1) Functional Requirements
Functional requirements are your "Users/Clients should be able to..." statements. These are the core features of your system and should be the first thing you discuss with your interviewer. Oftentimes this is a back and fourth with your interviewer. Ask targeted questions as if you were talking to a client, customer, or product manager ("does the system need to do X?", "what would happen if Y?") to arrive at a prioritized list of core features.
For example, if you were designing a system like Twitter, you might have the following functional requirements:
- Users should be able to post tweets
- Users should be able to follow other users
- Users should be able to see tweets from users they follow
A cache meanwhile might have requirements like:
- Clients should be able to insert items
- Clients should be able to set expirations
- Clients should be able to read items
2) Non-functional Requirements
Non-functional requirements are statements about the system qualities that are important to your users. These can be phrased as "The system should be able to..." or "The system should be..." statements.
For example, if you were designing a system like Twitter, you might have the following non-functional requirements:
- The system should be highly availability, prioritizing availability over consistency
- The system should be able to scale to support 100M+ DAUs
- The system should be low latency, rendering feeds in under 200ms
Coming up with non-functional requirements can be challenging, especially if you're not familiar with the domain. Here is a checklist of things to consider that might help you identify the most important non-functional requirements for your system. You'll want to identify the top 3-5 that are most relevant to your system.
- CAP Theorem: Should your system prioritize consistency or availability? Note, partition tolerance is a given in distributed systems.
- Environment Constraints: Are there any constraints on the environment in which your system will run? For example, are you running on a mobile device with limited battery life? Running on devices with limited memory or limited bandwidth (e.g. streaming video on 3G)?
- Scalability: All systems need to scale, but does this system have unique scaling requirements? For example, does it have bursty traffic at a specific time of day? Are there events, like holidays, that will cause a significant increase in traffic? Also consider the read vs write ratio here. Does your system need to scale reads or writes more?
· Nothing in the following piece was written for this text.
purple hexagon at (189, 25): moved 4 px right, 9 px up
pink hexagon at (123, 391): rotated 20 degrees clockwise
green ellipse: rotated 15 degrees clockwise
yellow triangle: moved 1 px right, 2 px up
- Latency: How quickly does the system need to respond to user requests? Specifically consider any requests that require meaningful computation. For example, low latency search when designing Yelp.
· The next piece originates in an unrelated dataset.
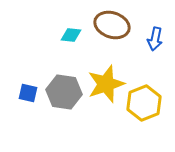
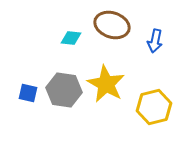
cyan diamond: moved 3 px down
blue arrow: moved 2 px down
yellow star: rotated 24 degrees counterclockwise
gray hexagon: moved 2 px up
yellow hexagon: moved 10 px right, 4 px down; rotated 8 degrees clockwise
- Durability: How important is it that the data in your system is not lost? For example, a social network might be able to tolerate some data loss, but a banking system cannot.
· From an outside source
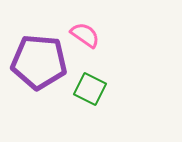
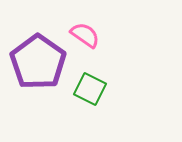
purple pentagon: moved 1 px left; rotated 30 degrees clockwise
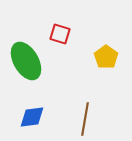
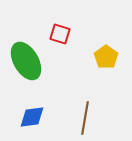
brown line: moved 1 px up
- Security: How secure does the system need to be? Consider data protection, access control, and compliance with regulations.
- Fault Tolerance: How well does the system need to handle failures? Consider redundancy, failover, and recovery mechanisms.
- Compliance: Are there legal or regulatory requirements the system needs to meet? Consider industry standards, data protection laws, and other regulations.
3) Capacity Estimation
Many guides you've read will suggest doing back-of-the-envelope calculations at this stage. We believe this is often unnecessary. Instead, perform calculations only if they will directly influence your design. In most scenarios, you're dealing with a large, distributed system – and it's reasonable to assume as much. Many candidates will calculate storage, DAU, and QPS, only to conclude, "ok, so it's a lot. Got it." As interviewers, we gain nothing from this except that you can perform basic arithmetic.
Our suggestion is to explain to the interviewer that you would like to skip on estimations upfront and that you will do math while designing when/if necessary. When would it be necessary? Imagine you are designing a TopK system for trending topics in FB posts. You would want to estimate the number of topics you would expect to see, as this will influence whether you can use a single instance of a data structure like a min-heap or if you need to shard it across multiple instances, which will have a big impact on your design.
Core Entities (~2 minutes)
Next you should take a moment to identify and list the core entities of you system. This helps you to define terms, understand the data central to your design, and gives you a foundation to build on. These are the core entities that your API will exchange and that your system will persist in a Data Model. In the actual interview, this is as simple as jotting down a bulleted list and explaining this is your first draft to the interviewer.
Why not list the entire data model at this point? Because you don't know what you don't know. As you design your system, you'll discover new entities and relationships that you didn't anticipate. By starting with a small list, you can quickly iterate and add to it as you go. Once you get into the high level design and have a clearer sense of exactly what state needs to update upon each request you can start to build out the list of relevant columns/fields for each entity.
For our Twitter example, our core entities are rather simple:
- User
- Tweet
- Follow
API or System Interface (~5 minutes)
Before you get into the high-level design, you'll want to define the contract between your system and its users. Oftentimes, especially for full product style interviews, this maps directly to the functional requirements you've already identified (but not always!). You will use this contract to guide your high-level design and to ensure that you're meeting the requirements you've identified.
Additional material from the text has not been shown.